X. Liu, R. Seiilova-Olson, A. Shamei, H. Sinan
Tenvos Inc.,
United States
Keywords: voice biomarkers, large acoustic models, impairment detection, occupational safety
Summary:
Human speech is a complex system that involves synthesis and synergy between specific brain areas, vocal cords, audio-sensory processing, and knowledge of a language. The effect of intoxication and hazardous fatigue on motor function is a well known phenomenon. Speech production - a fine motor skill that involves over 100 vocal articulator muscles is affected by the speaker's state as well. For instance, production of sounds such as “b”, “d”, “g” has been found to change as a result of reduced sleep, mispronouncing “s” as “sh” has been observed under alcohol intoxication. In addition to affecting the specific phoneme production, higher level speech characteristics such as speech rate and pause duration are affected by the speaker state as well.

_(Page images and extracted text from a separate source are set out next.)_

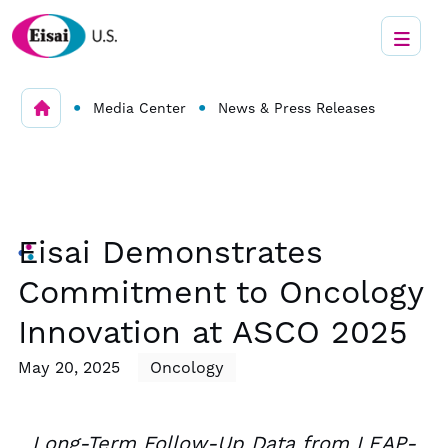
•
•
Media Center
News & Press Releases
Eisai Demonstrates
Commitment to Oncology
Innovation at ASCO 2025
May 20, 2025
Oncology
Long-Term Follow-Up Data from LEAP-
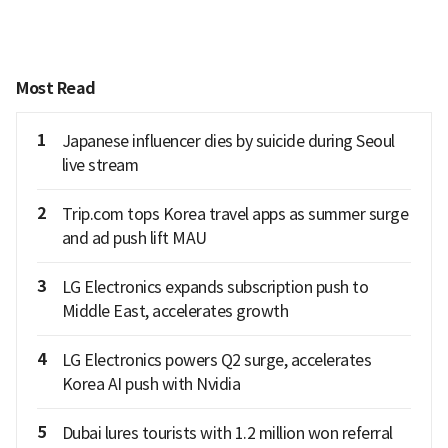
Most Read
1
Japanese influencer dies by suicide during Seoul
live stream
2
Trip.com tops Korea travel apps as summer surge
and ad push lift MAU
3
LG Electronics expands subscription push to
Middle East, accelerates growth
4
LG Electronics powers Q2 surge, accelerates
Korea AI push with Nvidia
5
Dubai lures tourists with 1.2 million won referral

While classifying voice samples into various states have been extensively studied by leveraging explainable features and classical machine learning approaches, exploring large acoustic models (LAMs) has been done in a limited manner. While less transparent, LAMs outperform classical ML models in most cases. In this paper we dive under the hood and analyze the embeddings to glean insights into what exactly is encoded in the 1024-dimensional vectors in the context of alcohol intoxication. We use Alcohol Language Corpus (ALC) and Wav2Vec2.0 self-supervised learning model for our experiments. According to the Bureau of Labor Statistics 38% of worker’s compensation claims are due to substance use. The National Safety Council estimates that 13% of workplace injuries can be attributed to fatigue. Voice-based brief, non-invasive and affordable impairment screening solutions that can be used before every shift can significantly improve safety by ensuring fitness for duty for safety-sensitive workers.